M. M. Vu1, R. D. Galiano1, J. Souza1, C. Du Qin1, J. Y. Kim1 1Northwestern University Feinberg School Of Medicine,Chicago, IL, USA
Introduction:
Monitored anesthesia care with intravenous sedation (MAC/IV), recently proposed as a good choice for hernia repair, has faster recovery and better patient satisfaction than general anesthesia.

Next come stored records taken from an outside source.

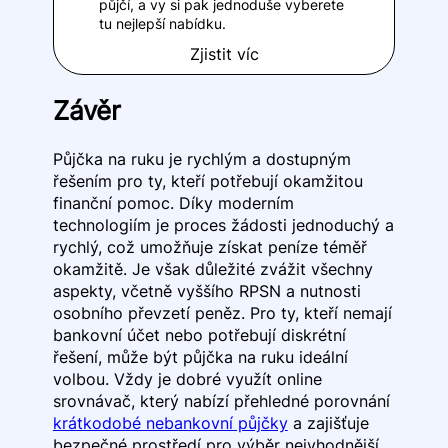
půjčí, a vy si pak jednoduše vyberete
tu nejlepší nabídku.
Zjistit víc
Závěr
Půjčka na ruku je rychlým a dostupným
řešením pro ty, kteří potřebují okamžitou
finanční pomoc. Díky moderním
technologiím je proces žádosti jednoduchý a
rychlý, což umožňuje získat peníze téměř
okamžitě. Je však důležité zvážit všechny
aspekty, včetně vyššího RPSN a nutnosti
osobního převzetí peněz. Pro ty, kteří nemají
bankovní účet nebo potřebují diskrétní
řešení, může být půjčka na ruku ideální
volbou. Vždy je dobré využít online
srovnávač, který nabízí přehledné porovnání
krátkodobé nebankovní půjčky
a zajišťuje
bezpečné prostředí pro výběr nejvhodnější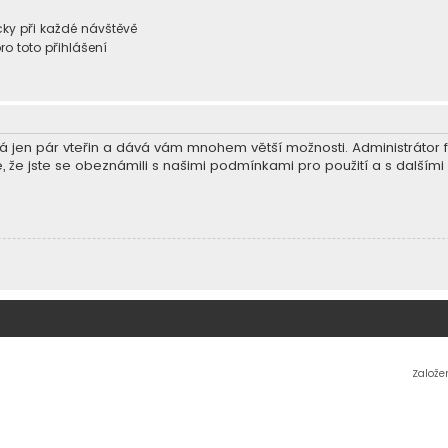
ky při každé návštěvě
ro toto přihlášení
trvá jen pár vteřin a dává vám mnohem větší možnosti. Administráto
e, že jste se obeznámili s našimi podmínkami pro použití a s dalšími p
Založe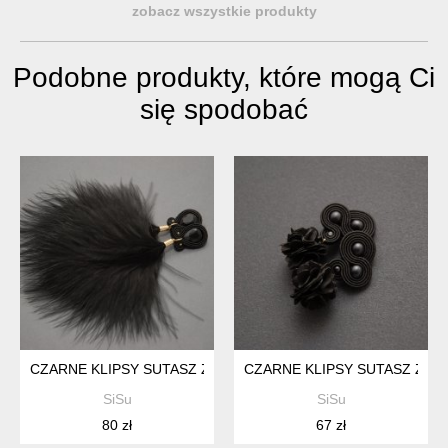
zobacz wszystkie produkty
Podobne produkty, które mogą Ci
się spodobać
CZARNE KLIPSY SUTASZ Z PIÓRAMI
CZARNE KLIPSY SUTASZ Z KW
SiSu
SiSu
80 zł
67 zł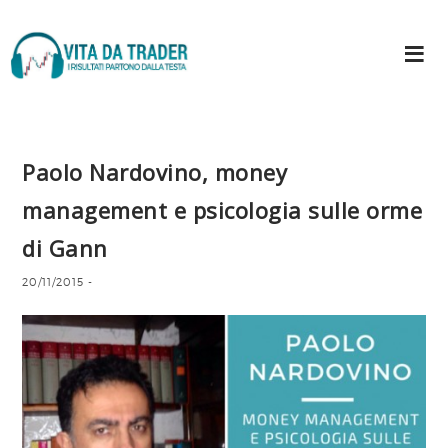
Paolo Nardovino, money
management e psicologia sulle orme
di Gann
20/11/2015
-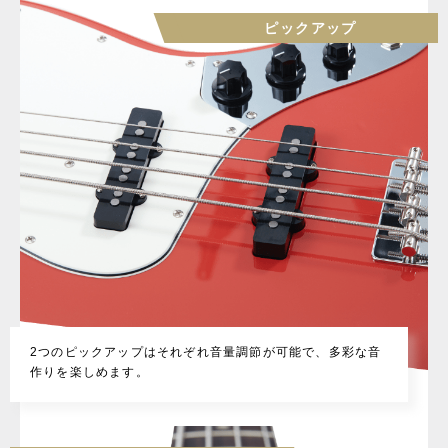
ピックアップ
2つのピックアップはそれぞれ音量調節が可能で、多彩な音
作りを楽しめます。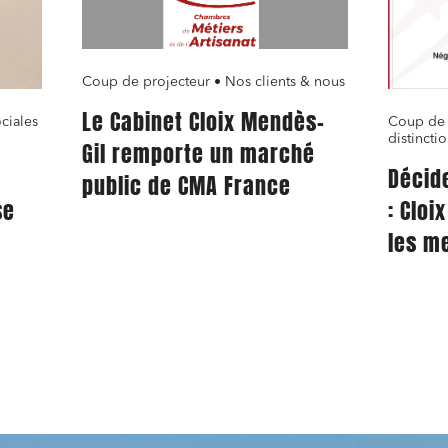
Coup de projecteur • Nos clients & nous
Le Cabinet Cloix Mendès-
ociales
Coup de 
distincti
Gil remporte un marché
Décid
public de CMA France
se
: Cloi
les me
d’Avo
Relati
du Tr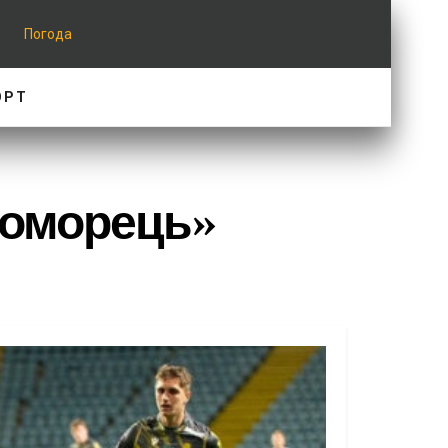
Погода
ОРТ
номорець»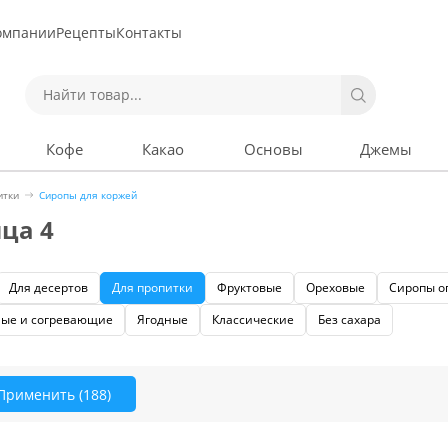
омпании
Рецепты
Контакты
Кофе
Какао
Основы
Джемы
итки
Сиропы для коржей
ца 4
Для десертов
Для пропитки
Фруктовые
Ореховые
Сиропы о
ые и согревающие
Ягодные
Классические
Без сахара
Применить
(188)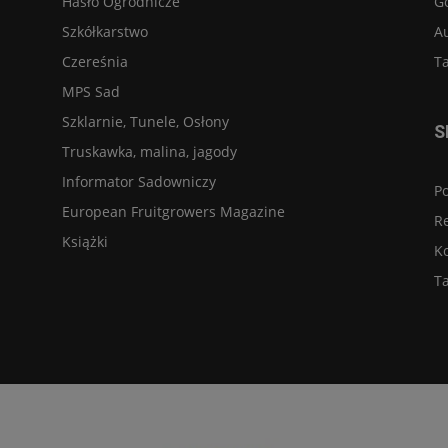
Hasło Ogrodnicze
G
Szkółkarstwo
A
Czereśnia
Ta
MPS Sad
Szklarnie, Tunele, Osłony
S
Truskawka, malina, jagody
Informator Sadowniczy
Po
European Fruitgrowers Magazine
R
Książki
K
Ta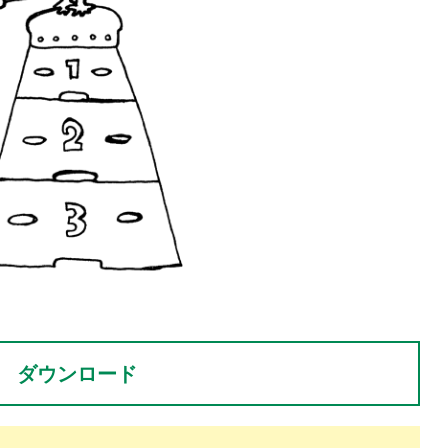
。
ダウンロード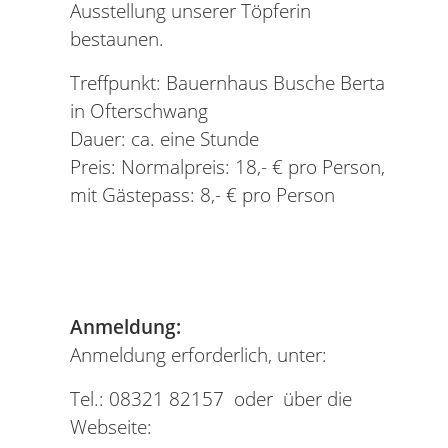
Ausstellung unserer Töpferin
bestaunen.
Treffpunkt: Bauernhaus Busche Berta
in Ofterschwang
Dauer: ca. eine Stunde
Preis: Normalpreis: 18,- € pro Person,
mit Gästepass: 8,- € pro Person
Anmeldung:
Anmeldung erforderlich, unter:
Tel.: 08321 82157 oder über die
Webseite: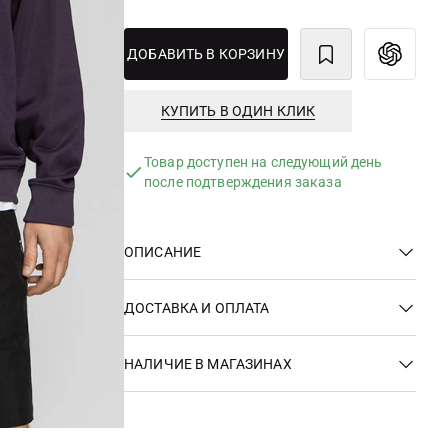
ДОБАВИТЬ В КОРЗИНУ
КУПИТЬ В ОДИН КЛИК
Товар доступен на следующий день
после подтверждения заказа
ОПИСАНИЕ
ДОСТАВКА И ОПЛАТА
НАЛИЧИЕ В МАГАЗИНАХ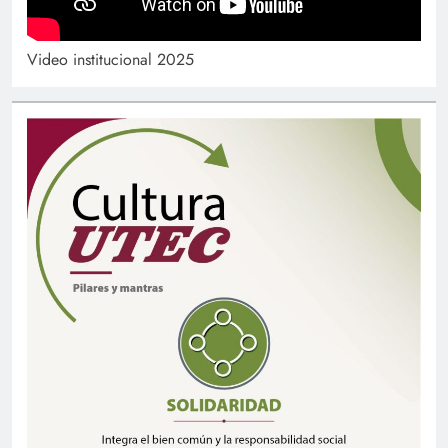
Video institucional 2025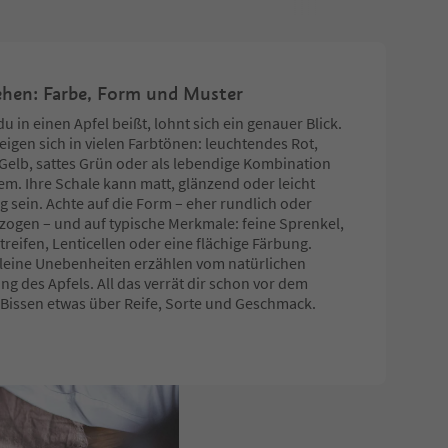
hen: Farbe, Form und Muster
u in einen Apfel beißt, lohnt sich ein genauer Blick.
zeigen sich in vielen Farbtönen: leuchtendes Rot,
 Gelb, sattes Grün oder als lebendige Kombination
lem. Ihre Schale kann matt, glänzend oder leicht
g sein. Achte auf die Form – eher rundlich oder
zogen – und auf typische Merkmale: feine Sprenkel,
treifen, Lenticellen oder eine flächige Färbung.
leine Unebenheiten erzählen vom natürlichen
ng des Apfels. All das verrät dir schon vor dem
 Bissen etwas über Reife, Sorte und Geschmack.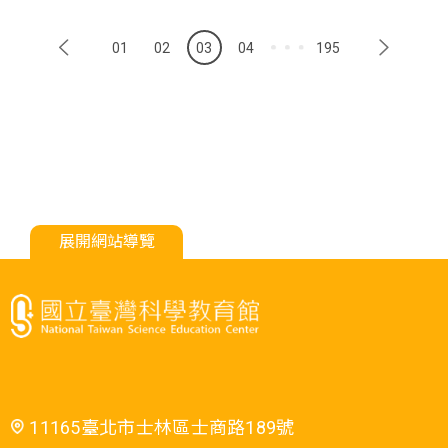
01
02
03
04
195
展開網站導覽
11165臺北市士林區士商路189號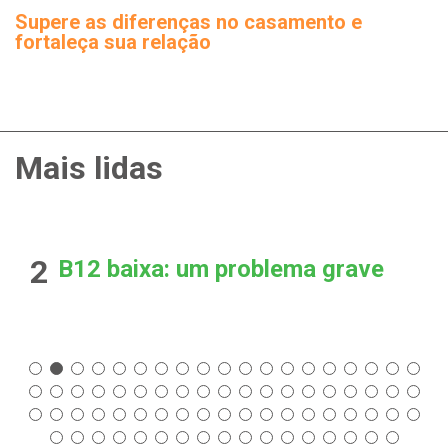
Supere as diferenças no casamento e
fortaleça sua relação
Mais lidas
2
B12 baixa: um problema grave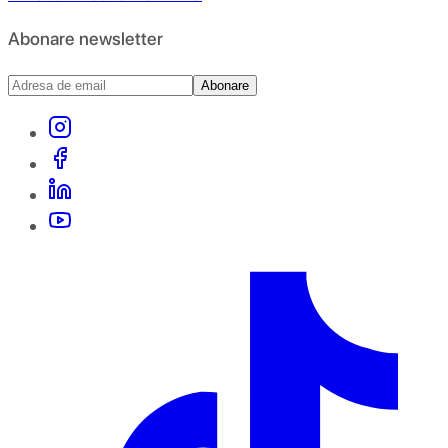
Abonare newsletter
Abonare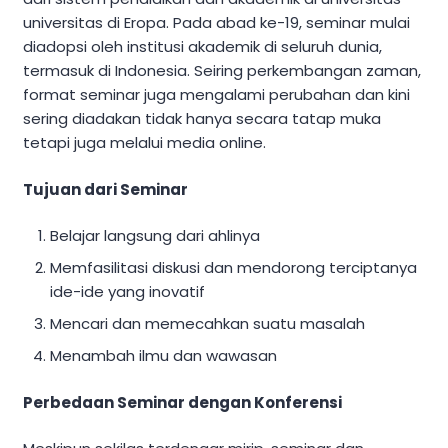
universitas di Eropa. Pada abad ke-19, seminar mulai
diadopsi oleh institusi akademik di seluruh dunia,
termasuk di Indonesia. Seiring perkembangan zaman,
format seminar juga mengalami perubahan dan kini
sering diadakan tidak hanya secara tatap muka
tetapi juga melalui media online.
Tujuan dari Seminar
Belajar langsung dari ahlinya
Memfasilitasi diskusi dan mendorong terciptanya
ide-ide yang inovatif
Mencari dan memecahkan suatu masalah
Menambah ilmu dan wawasan
Perbedaan Seminar dengan Konferensi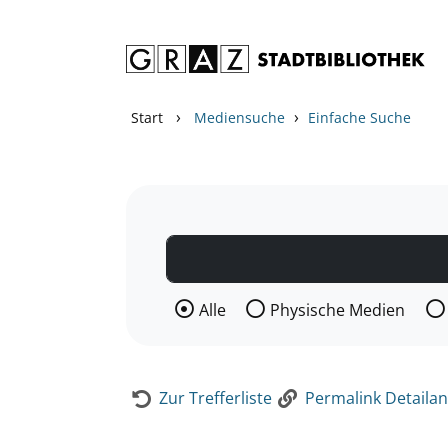
Zum Inhalt springen
Zur Detailanzeige springen
›
›
Start
Mediensuche
Einfache Suche
Wählen Sie die Medienart nach der Si
Alle
Physische Medien
Zur Trefferliste
Permalink Detailan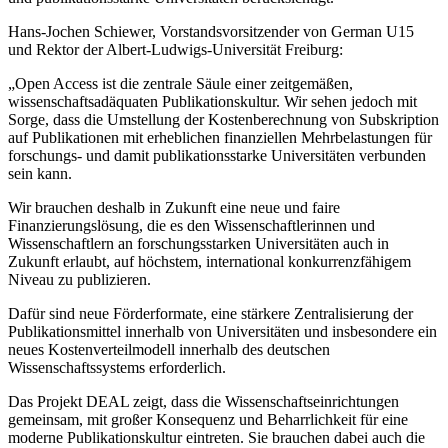
Hans-Jochen Schiewer, Vorstandsvorsitzender von German U15
und Rektor der Albert-Ludwigs-Universität Freiburg:
„Open Access ist die zentrale Säule einer zeitgemäßen,
wissenschaftsadäquaten Publikationskultur. Wir sehen jedoch mit
Sorge, dass die Umstellung der Kostenberechnung von Subskription
auf Publikationen mit erheblichen finanziellen Mehrbelastungen für
forschungs- und damit publikationsstarke Universitäten verbunden
sein kann.
Wir brauchen deshalb in Zukunft eine neue und faire
Finanzierungslösung, die es den Wissenschaftlerinnen und
Wissenschaftlern an forschungsstarken Universitäten auch in
Zukunft erlaubt, auf höchstem, international konkurrenzfähigem
Niveau zu publizieren.
Dafür sind neue Förderformate, eine stärkere Zentralisierung der
Publikationsmittel innerhalb von Universitäten und insbesondere ein
neues Kostenverteilmodell innerhalb des deutschen
Wissenschaftssystems erforderlich.
Das Projekt DEAL zeigt, dass die Wissenschaftseinrichtungen
gemeinsam, mit großer Konsequenz und Beharrlichkeit für eine
moderne Publikationskultur eintreten. Sie brauchen dabei auch die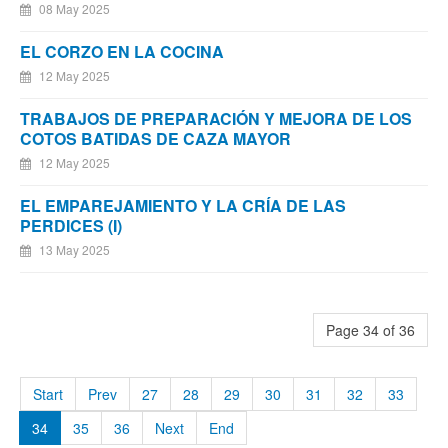
08 May 2025
EL CORZO EN LA COCINA
12 May 2025
TRABAJOS DE PREPARACIÓN Y MEJORA DE LOS
COTOS BATIDAS DE CAZA MAYOR
12 May 2025
EL EMPAREJAMIENTO Y LA CRÍA DE LAS
PERDICES (I)
13 May 2025
Page 34 of 36
Start
Prev
27
28
29
30
31
32
33
34
35
36
Next
End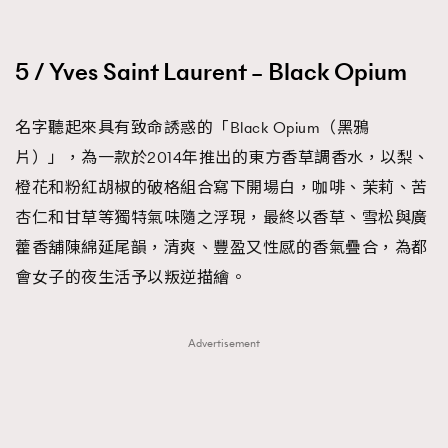
5 / Yves Saint Laurent – Black Opium
名字聽起來具有致命誘惑的「Black Opium（黑鴉
片）」，為一款於2014年推出的東方香草調香水，以梨、
橙花和粉紅胡椒的破格組合寫下開場白，咖啡、茉莉、苦
杏仁和甘草等獨特氣味隨之浮現，最終以香草、雪松與廣
藿香舖陳綿延尾韻，清爽、豐盈又性感的香氣疊合，為都
會女子的夜生活予以叛逆描繪。
Advertisement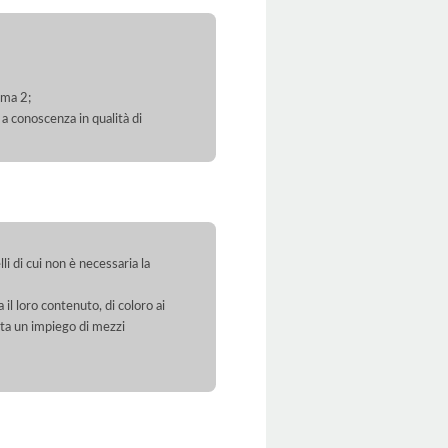
mma 2;
 a conoscenza in qualità di
li di cui non è necessaria la
 il loro contenuto, di coloro ai
orta un impiego di mezzi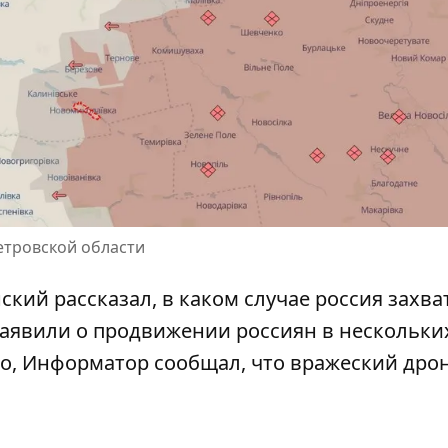
етровской области
ский рассказал, в каком случае россия захва
заявили о продвижении россиян в нескольки
ого, Информатор сообщал, что
вражеский дрон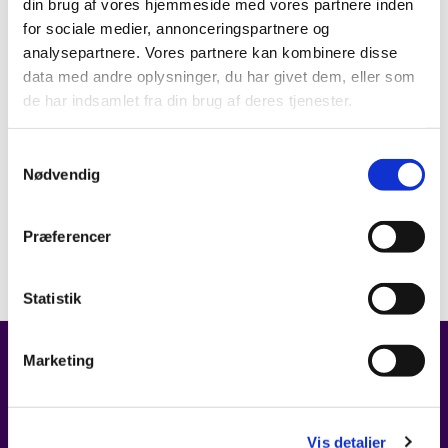
din brug af vores hjemmeside med vores partnere inden
for sociale medier, annonceringspartnere og
analysepartnere. Vores partnere kan kombinere disse
data med andre oplysninger, du har givet dem, eller som
de har indsamlet fra din brug af deres tjenester.
Samtykkevalg
Nødvendig
Præferencer
Statistik
Marketing
FIND OS
Kirken i Ørestad
Vis detaljer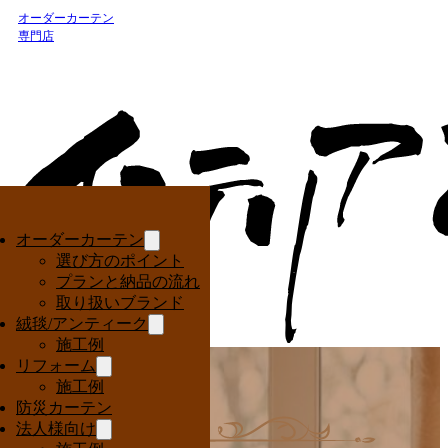
オーダーカーテン
専門店
オーダーカーテン
選び方のポイント
プランと納品の流れ
取り扱いブランド
絨毯/アンティーク
施工例
リフォーム
施工例
防災カーテン
法人様向け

However the possibility of oversedation and respiratory distress is a classic concern. There is a paucity of literature examining umbilical hernia repairs (UHR) and optimal choice of anesthesia, despite it being a critical factor driving clinical outcomes. We aimed to evaluate whether MAC/IV versus general anesthesia independently affects postoperative outcomes following UHR.
Methods:
A multi-institutional retrospective analysis of anesthesia type and UHR was performed using National Surgical Quality Improvement Program (NSQIP), a surgical database surveying over 300 institutions, from 2005 to 2013. UHRs were identified as cases with CPT code 49585, 49587, 49652, or 49653, and also ICD-9 code 551.1, 552.1, or 553.1. Only cases performed by general surgery using general anesthesia or MAC/IV were included. Cases with outlying BMI <10 or >100, operative time longer than three hours, any missing values in analyzed variables, or multiple concurrent operations were excluded. General anesthesia and MAC/IV groups were propensity-score-matched (PSM) to reduce treatment selection bias. Preoperative characteristics and postoperative outcomes were compared between the anesthesia-type groups with univariate and multivariate statistics. Tracked outcomes included medical complications, surgical complications, operative duration, and postoperative hospital stays greater than 1 day.
Results:
49,942 cases were analyzed, 13.8% of which were performed under MAC/IV. After PSM, 27,334 cases remained for statistical analysis. PSM removed all observed differences between the intervention groups (p>0.05 for all tracked preoperative characteristics). MAC/IV cases required fewer >1 day hospital stays (3.5% vs 6.3%, p<0.001). Univariate analysis showed overall complication rate did not differ (1.7% vs 1.8%, p=0.569), however MAC/IV cases resulted in fewer incidences of septic shock (<0.1% vs 0.1%, p=0.016). After multivariate regression, MAC/IV cases were revealed to have significantly lower odds of medical complication, with an adjusted odds ratio of 0.654 (p=0.046).
Conclusion:
UHR under MAC/IV causes fewer medical complications and reduces postoperative hospital stays compared to general anesthesia. The implications for surgeons and patients are broad, including improved surgical safety, cost-effective care, and patient satisfaction.